Уходя в топкое небытие безумия, Батюшка все твердил, что есть еще одна поляна. Совсем маленькая, поди найди ее в чащобе, но сила в ней скрыта особая. Что там, в самой гуще леса, он и стал Хозяином. Одолел себя самого, доказал, что будет править землей этой, беречь ее от топи да усыплять того, кто спит на дне озера жизни.
— Где? Где она? — допытывалась Аксинья, различая в куче перегноя умирающего сознания зерно правды. — Как нам найти-то ее, Батюшка, поляну эту?
Старик отмалчивался. Крутил головой, тонкие, прозрачные волоски метались по подушке. И только перед самым концом, когда начал чернеть от ног к груди, как старый дуб — от корней к кроне, прохрипел, скрипя зубами:
— Был бы сын, ему бы сказал, где поляну ту искать.
Аксинья обмерла, сглотнула ком, схватила старика за немощные плечи, встряхнула.
— Есть у тебя сын. Первый, старший. Ему поляну твою искать. Говори, стервец! — Голос обернулся карканьем злой вороны. — Погубишь нас всех! Говори, где поляна проклятая! Или придумал все, мертвяк болотный? Говори!
Батюшка поднял на жену водянистые, белесые глаза. В них плескалась ненависть.

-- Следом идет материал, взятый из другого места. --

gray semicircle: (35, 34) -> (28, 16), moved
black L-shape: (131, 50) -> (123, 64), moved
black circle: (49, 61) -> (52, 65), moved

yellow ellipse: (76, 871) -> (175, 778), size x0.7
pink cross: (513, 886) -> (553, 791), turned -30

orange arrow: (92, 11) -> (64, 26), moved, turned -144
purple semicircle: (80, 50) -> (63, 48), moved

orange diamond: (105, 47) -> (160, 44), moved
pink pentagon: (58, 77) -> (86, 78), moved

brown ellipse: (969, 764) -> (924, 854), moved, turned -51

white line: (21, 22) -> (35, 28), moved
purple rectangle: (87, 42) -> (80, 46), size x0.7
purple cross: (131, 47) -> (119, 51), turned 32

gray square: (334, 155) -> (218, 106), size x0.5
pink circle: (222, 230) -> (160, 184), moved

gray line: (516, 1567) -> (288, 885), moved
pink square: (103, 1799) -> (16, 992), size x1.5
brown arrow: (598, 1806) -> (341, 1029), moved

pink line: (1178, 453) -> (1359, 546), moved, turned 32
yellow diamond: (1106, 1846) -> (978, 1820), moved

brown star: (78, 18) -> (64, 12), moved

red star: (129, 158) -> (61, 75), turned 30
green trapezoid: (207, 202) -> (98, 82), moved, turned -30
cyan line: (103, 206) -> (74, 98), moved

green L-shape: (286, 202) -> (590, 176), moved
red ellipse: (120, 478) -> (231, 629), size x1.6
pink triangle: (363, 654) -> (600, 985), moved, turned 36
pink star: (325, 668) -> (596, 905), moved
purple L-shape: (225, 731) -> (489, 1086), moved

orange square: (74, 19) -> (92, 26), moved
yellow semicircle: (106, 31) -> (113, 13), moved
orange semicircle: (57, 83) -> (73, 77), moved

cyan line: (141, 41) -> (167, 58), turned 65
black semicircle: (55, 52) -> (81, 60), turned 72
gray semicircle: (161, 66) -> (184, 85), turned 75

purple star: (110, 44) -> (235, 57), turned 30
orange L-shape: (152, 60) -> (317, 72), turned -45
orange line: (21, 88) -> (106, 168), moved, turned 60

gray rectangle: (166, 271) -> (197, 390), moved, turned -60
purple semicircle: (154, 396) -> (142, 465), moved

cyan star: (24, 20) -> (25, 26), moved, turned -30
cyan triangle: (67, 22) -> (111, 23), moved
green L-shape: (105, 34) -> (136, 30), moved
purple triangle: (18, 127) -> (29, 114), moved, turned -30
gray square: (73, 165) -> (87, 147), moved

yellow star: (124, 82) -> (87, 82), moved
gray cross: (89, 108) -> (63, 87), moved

— Падаль ты старая… Нет того сына, который бы вместо меня встал. Был, да ты не дала. Сердце твое гнилое… Проклясть бы тебя, да детей жалко… Глашу жалко. А тебя нет. — Тяжелые веки медленно опустились, голова склонилась на грудь. — Сама сдохнешь, а уж на том свете я с тобой разберусь.
А наутро он умер. И это были его последние слова. Эхом вторились они в Аксинье, стоило лишь закрыть глаза. Их шумели кроны в ночи. О них кудахтала дурная птица.
— Сама сдохнешь. Сама, — повторял и повторял Батюшка, пуская слюну из беззубого рта. — Нет у меня того сына. Был, да ты не дала.
Не дала. И ни разу в том не раскаялась. Но, выбегая на поляну, Аксинья уже не дышала. То ли от бега своего суматошного, то ли от ужаса, поднимающегося внутри.
На границе вытоптанной травы лежал Демьян. Растрепанные темные волосы шатром закрывали лицо, опущенное на ладони. Ими Дема впился в твердую землю, видать, подтянуться вперед хотел, но так и остался лежать: половина тела — на защищенной от лесного зверья да не-зверья поляне, а вторая — там, во владениях топи и мора.
— Демочка! — закричала Аксинья, не узнавая истошный свой голос. — Сынок!
И рванула вперед, и упала перед ним на колени, потянулась рукой. Холодная влажная кожа его колючей щеки заставила ее взвыть еще громче.
— Сынок! — голосила она, пытаясь перевернуть отяжелевшее, мертвое тело. — Лес, помоги… Ох, горюшко мое, горе… Сыночек!
Чьи-то руки, морщинистые и желтые, подхватили Демьяна с другой стороны, перевернули его на спину. Чьи-то белые нежные ладошки принялись очищать его лицо от грязи и хвои. Но Аксинья не могла ничего разобрать. Окаменевшая страхом, пылающая горем, она выла, царапая себя по щекам, желая вырвать глаза, лишь бы не видеть мертвецкую синеву родных сыновьих губ.
Кто-то оттолкнул ее в сторону, и она упала на землю, как была, боком, словно куль с мукой. Вытоптанная трава оказалась совсем близко. Под ней ползали жучки, тащили веточки маленькие муравьишки. Целому миру, несоизмеримо меньшему, было плевать на горе, расколовшее мир большой. Если бы Аксинья могла, она сожгла бы их всех. Если бы только страх ее мог обернуться пламенем. Но она осталась лежать, осиротевшая без мужа и сына баба, пустая и полая, не ведая, что лежит на давно истлевшей могиле сына другого. Ровным счетом ничего не ведая.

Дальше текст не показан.